Professeur Baptiste Bertrand : C’est assez varié mais c’est vrai qu’actuellement en France la chirurgie la plus demandée est la pose d’implants. C’est une chirurgie qui permet d’augmenter la poitrine et c’est toujours dans les premières interventions. On a également la chirurgie pour réduire la poitrine, qui n’est pas une chirurgie esthétique mais une chirurgie reconstructrice remboursée par la Sécurité sociale. Nous avons beaucoup de jeunes filles qui sont très mal à l’aise avec cette très grosse poitrine et de plus en plus d’accompagnement de la part des parents pour que leurs enfants, enfin, les jeunes adultes, se sentent mieux. On a une forte augmentation de cette demande de réduction mammaire. On a également beaucoup de demandes de médecine esthétique. Ce qui augmente énormément, ce sont les injections de toxine botulique, donc le Botox, et les injections d’acide hyaluronique.

La peur du vieillissement

Constatez-vous beaucoup de demandes pour « se refaire faire le nez »?

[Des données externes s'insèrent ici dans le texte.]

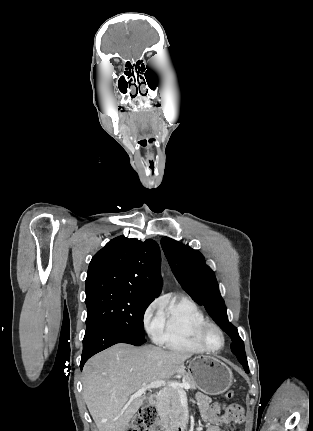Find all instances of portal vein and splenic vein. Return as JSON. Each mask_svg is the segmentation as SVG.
Returning <instances> with one entry per match:
<instances>
[{
    "label": "portal vein and splenic vein",
    "mask_w": 313,
    "mask_h": 431,
    "mask_svg": "<svg viewBox=\"0 0 313 431\" xmlns=\"http://www.w3.org/2000/svg\"><path fill=\"white\" fill-rule=\"evenodd\" d=\"M163 386L171 387L174 389H177L179 392V395H185V390L190 389V385L188 383H179L175 381H165V380H157L153 381L147 385H144L141 389H139L134 395L131 396V398H136L144 394L149 389H157Z\"/></svg>",
    "instance_id": "obj_1"
}]
</instances>
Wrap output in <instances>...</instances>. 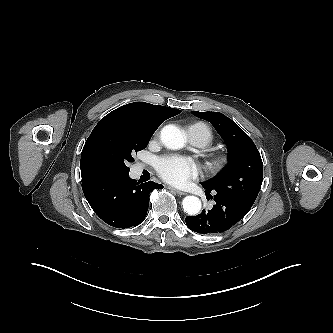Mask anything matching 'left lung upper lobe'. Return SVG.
Wrapping results in <instances>:
<instances>
[{"label":"left lung upper lobe","instance_id":"left-lung-upper-lobe-1","mask_svg":"<svg viewBox=\"0 0 333 333\" xmlns=\"http://www.w3.org/2000/svg\"><path fill=\"white\" fill-rule=\"evenodd\" d=\"M192 114L209 121L229 147L230 164L213 179L201 184L208 189L254 204L263 179V163L251 138L230 118L219 112Z\"/></svg>","mask_w":333,"mask_h":333}]
</instances>
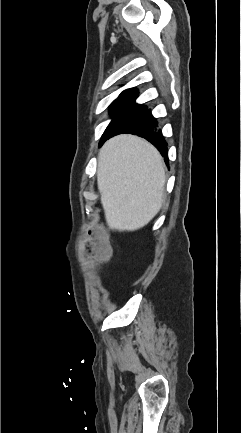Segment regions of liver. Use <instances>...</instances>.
<instances>
[{"instance_id": "6515ba94", "label": "liver", "mask_w": 241, "mask_h": 433, "mask_svg": "<svg viewBox=\"0 0 241 433\" xmlns=\"http://www.w3.org/2000/svg\"><path fill=\"white\" fill-rule=\"evenodd\" d=\"M165 164L146 140L123 134L108 140L98 156L97 183L109 230L135 231L160 211Z\"/></svg>"}]
</instances>
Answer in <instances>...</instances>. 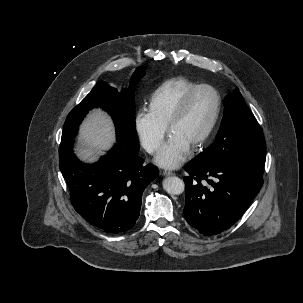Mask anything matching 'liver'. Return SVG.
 <instances>
[{"mask_svg": "<svg viewBox=\"0 0 303 303\" xmlns=\"http://www.w3.org/2000/svg\"><path fill=\"white\" fill-rule=\"evenodd\" d=\"M77 155L86 161H93L99 153L109 149L115 140L114 127L110 117L96 109L92 111L80 126Z\"/></svg>", "mask_w": 303, "mask_h": 303, "instance_id": "obj_1", "label": "liver"}]
</instances>
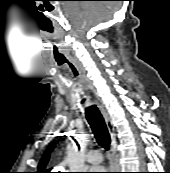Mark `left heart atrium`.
Here are the masks:
<instances>
[{
  "mask_svg": "<svg viewBox=\"0 0 170 173\" xmlns=\"http://www.w3.org/2000/svg\"><path fill=\"white\" fill-rule=\"evenodd\" d=\"M104 170L105 169L103 167H91V172L92 173H103Z\"/></svg>",
  "mask_w": 170,
  "mask_h": 173,
  "instance_id": "39dd6f15",
  "label": "left heart atrium"
}]
</instances>
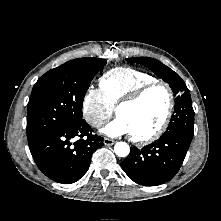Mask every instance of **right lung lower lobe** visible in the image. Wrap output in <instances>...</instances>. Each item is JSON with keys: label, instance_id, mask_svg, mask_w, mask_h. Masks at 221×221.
Masks as SVG:
<instances>
[{"label": "right lung lower lobe", "instance_id": "right-lung-lower-lobe-1", "mask_svg": "<svg viewBox=\"0 0 221 221\" xmlns=\"http://www.w3.org/2000/svg\"><path fill=\"white\" fill-rule=\"evenodd\" d=\"M92 132L81 119L42 136L29 145L30 152L44 175L59 183H74L87 172L93 152L103 145V138Z\"/></svg>", "mask_w": 221, "mask_h": 221}]
</instances>
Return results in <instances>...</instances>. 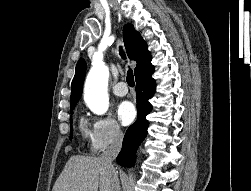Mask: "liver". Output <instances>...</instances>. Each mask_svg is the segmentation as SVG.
<instances>
[{
	"label": "liver",
	"mask_w": 251,
	"mask_h": 191,
	"mask_svg": "<svg viewBox=\"0 0 251 191\" xmlns=\"http://www.w3.org/2000/svg\"><path fill=\"white\" fill-rule=\"evenodd\" d=\"M113 169L101 157L71 155L57 177L53 191H118Z\"/></svg>",
	"instance_id": "6515ba94"
}]
</instances>
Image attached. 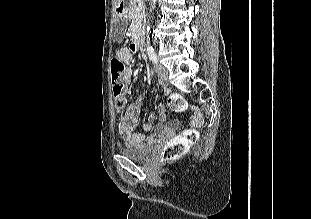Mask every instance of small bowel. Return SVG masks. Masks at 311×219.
Returning a JSON list of instances; mask_svg holds the SVG:
<instances>
[{
	"mask_svg": "<svg viewBox=\"0 0 311 219\" xmlns=\"http://www.w3.org/2000/svg\"><path fill=\"white\" fill-rule=\"evenodd\" d=\"M117 58L121 61L128 63L130 60V53L128 49L121 48L116 53ZM124 81L127 85L132 82V70L127 68L124 73ZM143 106V99L141 97L137 98L133 103L129 104L125 109V113L123 118L121 119L118 131L120 137L128 144V145H141L144 143L146 135L143 132H136V128L138 126L139 117L141 113V109ZM194 113H197V110H194ZM159 116L163 123H159L156 126V134L154 138H159L162 136H169L174 126L165 124L166 120V112L163 108L159 110ZM156 121V114L151 112L147 115L146 122L142 125V129L144 132H149L154 128V124ZM199 123L197 118H193L190 122L191 125H197Z\"/></svg>",
	"mask_w": 311,
	"mask_h": 219,
	"instance_id": "small-bowel-1",
	"label": "small bowel"
}]
</instances>
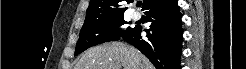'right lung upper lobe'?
Listing matches in <instances>:
<instances>
[{"label": "right lung upper lobe", "mask_w": 246, "mask_h": 69, "mask_svg": "<svg viewBox=\"0 0 246 69\" xmlns=\"http://www.w3.org/2000/svg\"><path fill=\"white\" fill-rule=\"evenodd\" d=\"M127 3L130 0H125ZM160 0H143V10ZM123 0H90L85 21L99 20L113 15H123L127 8H123Z\"/></svg>", "instance_id": "right-lung-upper-lobe-1"}]
</instances>
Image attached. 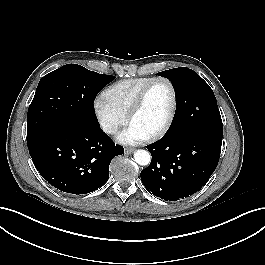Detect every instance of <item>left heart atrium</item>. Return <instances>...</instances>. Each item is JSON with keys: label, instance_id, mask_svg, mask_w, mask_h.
Listing matches in <instances>:
<instances>
[{"label": "left heart atrium", "instance_id": "1", "mask_svg": "<svg viewBox=\"0 0 265 265\" xmlns=\"http://www.w3.org/2000/svg\"><path fill=\"white\" fill-rule=\"evenodd\" d=\"M145 139H147V135L133 124H130L118 136L120 143L129 145L139 143Z\"/></svg>", "mask_w": 265, "mask_h": 265}]
</instances>
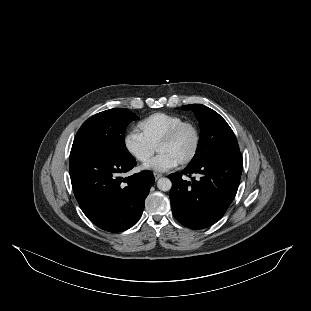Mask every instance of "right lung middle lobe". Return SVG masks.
<instances>
[{
	"instance_id": "dd1d6c3e",
	"label": "right lung middle lobe",
	"mask_w": 311,
	"mask_h": 311,
	"mask_svg": "<svg viewBox=\"0 0 311 311\" xmlns=\"http://www.w3.org/2000/svg\"><path fill=\"white\" fill-rule=\"evenodd\" d=\"M138 117L126 108H114L87 119L73 141L70 158L86 151H105L114 155L132 157L125 146L127 125Z\"/></svg>"
}]
</instances>
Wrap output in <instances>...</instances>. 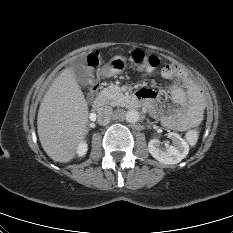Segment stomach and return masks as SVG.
I'll return each instance as SVG.
<instances>
[{
  "label": "stomach",
  "mask_w": 233,
  "mask_h": 233,
  "mask_svg": "<svg viewBox=\"0 0 233 233\" xmlns=\"http://www.w3.org/2000/svg\"><path fill=\"white\" fill-rule=\"evenodd\" d=\"M126 60L122 56L113 57L105 66V72L107 75H115L122 73L126 69Z\"/></svg>",
  "instance_id": "obj_1"
}]
</instances>
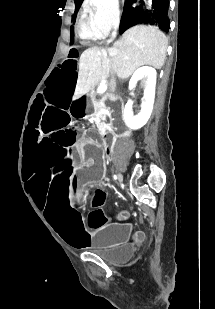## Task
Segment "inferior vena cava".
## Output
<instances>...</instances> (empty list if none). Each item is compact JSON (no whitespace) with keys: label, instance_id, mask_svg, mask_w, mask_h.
Listing matches in <instances>:
<instances>
[{"label":"inferior vena cava","instance_id":"602c4592","mask_svg":"<svg viewBox=\"0 0 215 309\" xmlns=\"http://www.w3.org/2000/svg\"><path fill=\"white\" fill-rule=\"evenodd\" d=\"M118 26H119L118 22H115L114 30L111 34V38H109V40H107V42H112V40H114V38H116ZM109 54H110V56H112V52H109ZM115 86H116V78H115L114 70H111L110 78H109V92H108V96H109V98H111V100H112V98H114Z\"/></svg>","mask_w":215,"mask_h":309}]
</instances>
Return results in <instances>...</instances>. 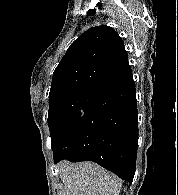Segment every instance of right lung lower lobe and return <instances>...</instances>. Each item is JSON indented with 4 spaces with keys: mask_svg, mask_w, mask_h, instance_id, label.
I'll use <instances>...</instances> for the list:
<instances>
[{
    "mask_svg": "<svg viewBox=\"0 0 178 195\" xmlns=\"http://www.w3.org/2000/svg\"><path fill=\"white\" fill-rule=\"evenodd\" d=\"M137 123L136 90L130 77L97 93L54 150V163L93 161L131 183L136 170Z\"/></svg>",
    "mask_w": 178,
    "mask_h": 195,
    "instance_id": "98d812e1",
    "label": "right lung lower lobe"
}]
</instances>
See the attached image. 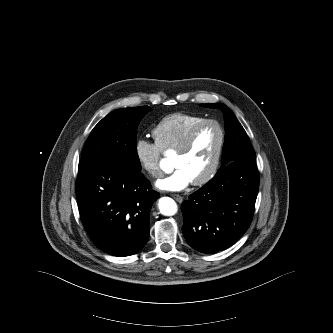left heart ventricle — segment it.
<instances>
[{
  "label": "left heart ventricle",
  "mask_w": 333,
  "mask_h": 333,
  "mask_svg": "<svg viewBox=\"0 0 333 333\" xmlns=\"http://www.w3.org/2000/svg\"><path fill=\"white\" fill-rule=\"evenodd\" d=\"M219 143L216 126L207 125L197 134L191 150L184 155L176 154L174 167L183 168L192 181L203 176L213 163Z\"/></svg>",
  "instance_id": "obj_1"
}]
</instances>
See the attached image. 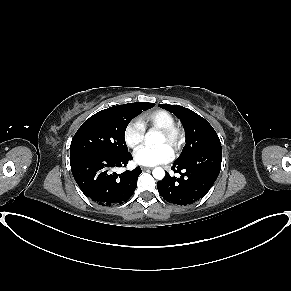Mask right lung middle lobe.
Here are the masks:
<instances>
[{
	"label": "right lung middle lobe",
	"mask_w": 291,
	"mask_h": 291,
	"mask_svg": "<svg viewBox=\"0 0 291 291\" xmlns=\"http://www.w3.org/2000/svg\"><path fill=\"white\" fill-rule=\"evenodd\" d=\"M155 106L136 102L104 109L88 118L75 133L70 157L81 154L120 155L128 152L125 130L139 113Z\"/></svg>",
	"instance_id": "obj_1"
}]
</instances>
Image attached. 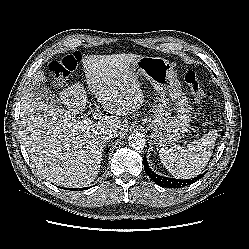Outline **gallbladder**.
Returning a JSON list of instances; mask_svg holds the SVG:
<instances>
[{
	"label": "gallbladder",
	"instance_id": "gallbladder-1",
	"mask_svg": "<svg viewBox=\"0 0 249 249\" xmlns=\"http://www.w3.org/2000/svg\"><path fill=\"white\" fill-rule=\"evenodd\" d=\"M29 89L33 95L39 98L41 101L58 108H63L64 105L62 101L57 98L46 85L40 82H32L29 85Z\"/></svg>",
	"mask_w": 249,
	"mask_h": 249
}]
</instances>
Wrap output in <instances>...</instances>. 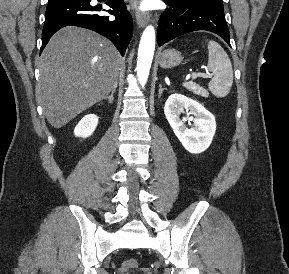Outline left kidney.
Masks as SVG:
<instances>
[{
  "instance_id": "left-kidney-1",
  "label": "left kidney",
  "mask_w": 289,
  "mask_h": 274,
  "mask_svg": "<svg viewBox=\"0 0 289 274\" xmlns=\"http://www.w3.org/2000/svg\"><path fill=\"white\" fill-rule=\"evenodd\" d=\"M184 109L194 115V118H189L193 122L191 128L184 124L185 118H180ZM164 114L175 135L188 152L199 154L210 146L216 131V121L215 117L200 103L175 93L165 102Z\"/></svg>"
}]
</instances>
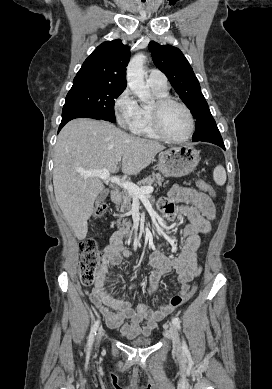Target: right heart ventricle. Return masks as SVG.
I'll return each mask as SVG.
<instances>
[{
    "mask_svg": "<svg viewBox=\"0 0 272 389\" xmlns=\"http://www.w3.org/2000/svg\"><path fill=\"white\" fill-rule=\"evenodd\" d=\"M156 99L164 98L168 96V90H158L151 88ZM130 129L133 133L137 135H142L152 139H158L159 136L154 132L151 117H150V108L141 106L139 107V112L137 118L133 121L130 126Z\"/></svg>",
    "mask_w": 272,
    "mask_h": 389,
    "instance_id": "right-heart-ventricle-1",
    "label": "right heart ventricle"
}]
</instances>
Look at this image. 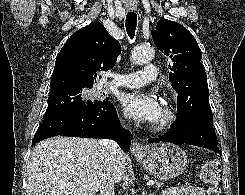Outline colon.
Here are the masks:
<instances>
[{
	"label": "colon",
	"instance_id": "1",
	"mask_svg": "<svg viewBox=\"0 0 245 195\" xmlns=\"http://www.w3.org/2000/svg\"><path fill=\"white\" fill-rule=\"evenodd\" d=\"M202 179L208 184L207 195H220L219 167L214 162H211V165L203 171Z\"/></svg>",
	"mask_w": 245,
	"mask_h": 195
}]
</instances>
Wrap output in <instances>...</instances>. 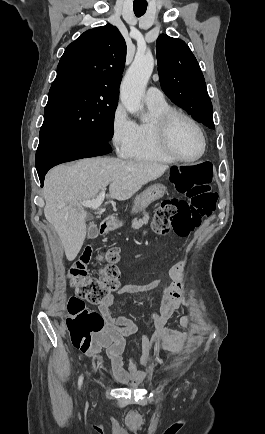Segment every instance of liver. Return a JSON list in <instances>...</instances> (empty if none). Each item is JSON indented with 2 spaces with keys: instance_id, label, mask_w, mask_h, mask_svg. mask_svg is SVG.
Segmentation results:
<instances>
[{
  "instance_id": "obj_1",
  "label": "liver",
  "mask_w": 265,
  "mask_h": 434,
  "mask_svg": "<svg viewBox=\"0 0 265 434\" xmlns=\"http://www.w3.org/2000/svg\"><path fill=\"white\" fill-rule=\"evenodd\" d=\"M168 168L160 162L144 164L119 158H86L73 166L62 164L52 168L45 176L44 216L54 226L67 260H75L86 238L87 214L80 202L95 200L108 184L110 198L129 200Z\"/></svg>"
}]
</instances>
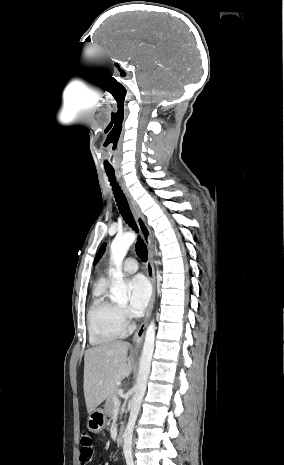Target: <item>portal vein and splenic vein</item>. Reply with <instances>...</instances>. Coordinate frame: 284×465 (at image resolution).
<instances>
[{"mask_svg":"<svg viewBox=\"0 0 284 465\" xmlns=\"http://www.w3.org/2000/svg\"><path fill=\"white\" fill-rule=\"evenodd\" d=\"M114 407H120L121 401L118 399V397H114L113 399Z\"/></svg>","mask_w":284,"mask_h":465,"instance_id":"portal-vein-and-splenic-vein-1","label":"portal vein and splenic vein"}]
</instances>
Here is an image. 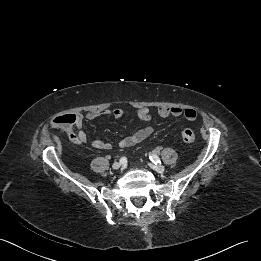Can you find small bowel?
<instances>
[{
	"mask_svg": "<svg viewBox=\"0 0 261 261\" xmlns=\"http://www.w3.org/2000/svg\"><path fill=\"white\" fill-rule=\"evenodd\" d=\"M125 111L121 108H116L113 110H102V111H90L85 115L74 114L75 123L67 128H64L68 139L75 144H85L88 141L86 133L83 131V123L85 121H94L100 117H112L114 119H120L124 116ZM158 114L160 117H180L184 116L187 120L193 121L197 118L196 110L192 108H181V107H167L163 106L158 109ZM136 116L145 122H149L152 119L150 110L147 107H142L137 109ZM153 133V127L151 125L145 126L132 135L124 137L119 140L118 146L120 148L131 147L138 144L148 138ZM91 146L98 150H109L111 144L109 142L95 139L91 142Z\"/></svg>",
	"mask_w": 261,
	"mask_h": 261,
	"instance_id": "c3829d8e",
	"label": "small bowel"
}]
</instances>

La France n’est pas le pays où la demande de rhinoplastie est la plus élevée. Comparée par exemple au Liban où la rhinoplastie est vraiment la chirurgie numéro 1, où toutes les jeunes femmes se font refaire le nez, en France ce n’est pas la chirurgie la plus demandée.

Quels sont les âges auxquels vos patientes réclament des opérations de chirurgie esthétique ?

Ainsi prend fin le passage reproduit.